Shiber JG · 2011 · Marine Pollution Bulletin
This study tested 17 different brands of canned sardines, sourced from six countries and bought at retail in eastern Kentucky, for the four most concerning heavy metals in fish: arsenic, cadmium, lead, and mercury. Each brand was analyzed as a composite of 3 to 4 fish using standard atomic-absorption laboratory methods. The headline finding for sardines was clear: mercury was below the 0.09 microgram-per-gram detection limit in every sample tested. That is well under the 1.0 microgram-per-gram FDA action level for predatory fish like tuna and swordfish, and roughly a tenth of the typical canned-tuna averages reported in FDA surveillance data. Arsenic was the highest of the four metals on average (1.06 µg/g), with the highest values appearing in samples from Norway and Thailand; cadmium was highest in Moroccan brands; lead was highest in Canadian brands. The study supports the narrow but important claim that commercial canned sardines, across multiple sourcing countries, are a low-mercury fish.

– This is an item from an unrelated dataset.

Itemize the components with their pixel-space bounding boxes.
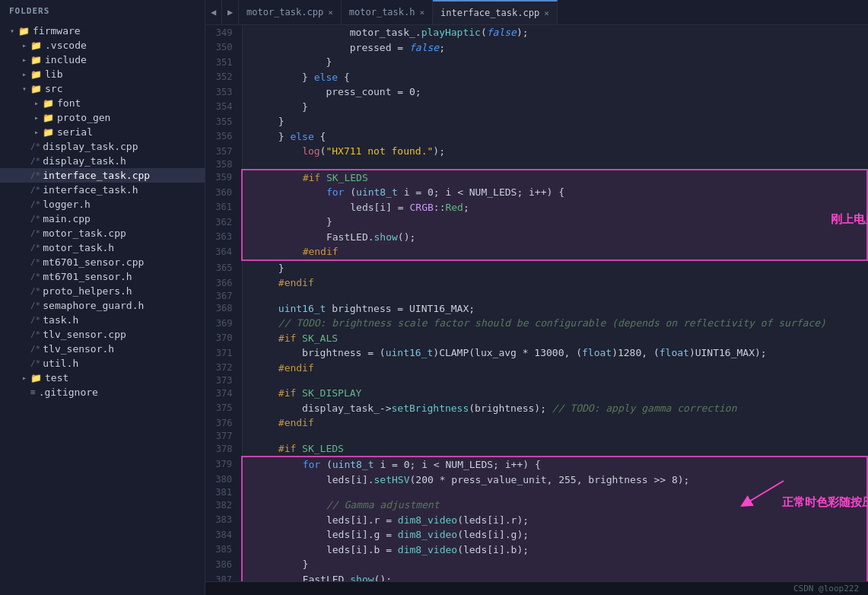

Akinkuolie AO et al. · 2011 · Clinical Nutrition
This meta-analysis pooled 11 randomized controlled trials with 618 total participants to ask whether omega-3 fish oil supplements improve insulin sensitivity in adults. Across all studies and measurement methods, the answer was essentially no. The overall standardized effect size was 0.08 (95% confidence interval -0.11 to 0.28) — statistically indistinguishable from zero. One subgroup analysis was the exception. When researchers used HOMA-IR — a calculation from fasting glucose and insulin — omega-3 supplementation showed a small but statistically significant improvement (effect size 0.30, CI 0.03 to 0.58). On more direct measures of insulin sensitivity, including the euglycemic clamp, the effect was absent. The honest read: at the doses and durations studied, typically 1 to 4 grams of EPA plus DHA per day for weeks to months, omega-3 supplements do not reliably improve insulin sensitivity in adults — though a small HOMA-IR signal exists.

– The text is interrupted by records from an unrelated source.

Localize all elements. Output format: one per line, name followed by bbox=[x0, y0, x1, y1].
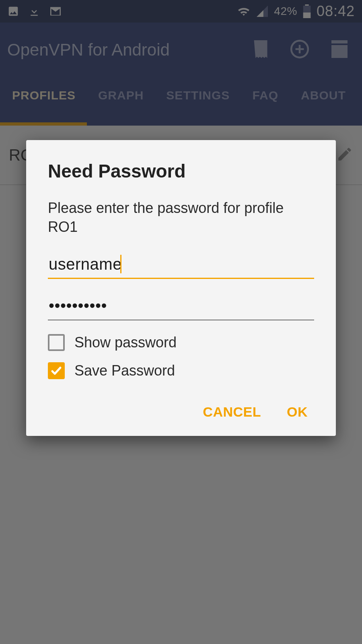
dialog-actions: CANCEL OK bbox=[48, 390, 314, 424]
checkbox-checked-icon[interactable] bbox=[48, 362, 65, 379]
tab-graph[interactable]: GRAPH bbox=[87, 77, 155, 126]
tab-bar: PROFILES GRAPH SETTINGS FAQ ABOUT bbox=[0, 77, 362, 126]
password-dialog: Need Password Please enter the password … bbox=[26, 140, 336, 436]
tab-label: GRAPH bbox=[98, 89, 144, 102]
log-icon[interactable] bbox=[252, 39, 269, 61]
password-field-wrapper bbox=[48, 293, 314, 320]
show-password-row[interactable]: Show password bbox=[48, 334, 314, 351]
add-icon[interactable] bbox=[290, 39, 310, 61]
checkbox-unchecked-icon[interactable] bbox=[48, 334, 65, 351]
save-password-row[interactable]: Save Password bbox=[48, 362, 314, 379]
status-bar: 42% 08:42 bbox=[0, 0, 362, 23]
mail-icon bbox=[49, 6, 62, 17]
field-underline bbox=[48, 320, 314, 320]
import-icon[interactable] bbox=[330, 40, 349, 60]
cellular-signal-icon bbox=[256, 6, 268, 17]
download-icon bbox=[28, 5, 40, 17]
battery-percentage: 42% bbox=[274, 5, 297, 18]
edit-icon[interactable] bbox=[336, 146, 353, 164]
tab-label: FAQ bbox=[252, 89, 278, 102]
username-field-wrapper bbox=[48, 251, 314, 279]
app-bar: OpenVPN for Android bbox=[0, 23, 362, 77]
show-password-label: Show password bbox=[74, 334, 177, 351]
svg-rect-0 bbox=[305, 4, 309, 6]
tab-settings[interactable]: SETTINGS bbox=[155, 77, 241, 126]
ok-button[interactable]: OK bbox=[287, 404, 308, 420]
tab-about[interactable]: ABOUT bbox=[290, 77, 349, 126]
tab-profiles[interactable]: PROFILES bbox=[0, 77, 87, 126]
wifi-icon bbox=[237, 6, 251, 17]
app-title: OpenVPN for Android bbox=[7, 40, 252, 60]
dialog-message: Please enter the password for profile RO… bbox=[48, 199, 314, 237]
image-icon bbox=[7, 5, 19, 17]
cancel-button[interactable]: CANCEL bbox=[203, 404, 261, 420]
tab-faq[interactable]: FAQ bbox=[241, 77, 290, 126]
username-field[interactable] bbox=[48, 251, 314, 279]
text-caret bbox=[120, 255, 121, 273]
tab-label: ABOUT bbox=[301, 89, 346, 102]
field-underline bbox=[48, 278, 314, 279]
svg-rect-2 bbox=[303, 12, 311, 18]
dialog-title: Need Password bbox=[48, 160, 314, 182]
tab-label: PROFILES bbox=[12, 89, 76, 102]
battery-icon bbox=[303, 4, 311, 18]
save-password-label: Save Password bbox=[74, 362, 175, 379]
tab-label: SETTINGS bbox=[166, 89, 230, 102]
clock: 08:42 bbox=[317, 3, 355, 20]
password-field[interactable] bbox=[48, 293, 314, 320]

Seyfried TN & Shelton LM · 2010 · Nutrition & Metabolism
Seyfried and Shelton restate and develop the metabolic theory of cancer first proposed by Otto Warburg, arguing that the origin and progression of cancer is best understood as a mitochondrial-respiratory dysfunction that drives the cellular dependence on glycolysis — the Warburg effect — observed in the majority of tumors. The review compiles evidence from cancer cell biology, tumor metabolism, and animal models suggesting that interventions which restrict glucose availability (caloric restriction, ketogenic diets, multi-day fasting) or that pressure tumor cells through mitochondrial dysfunction may slow tumor growth or sensitize tumors to conventional therapy. The authors propose specific therapeutic implications and discuss the evidence base for ketogenic and caloric-restriction interventions as adjunctive cancer therapy. The review has been influential among researchers exploring metabolic approaches to cancer and is cited heavily in popular content connecting fasting and ketogenic eating to cancer outcomes — sometimes carefully, often less so.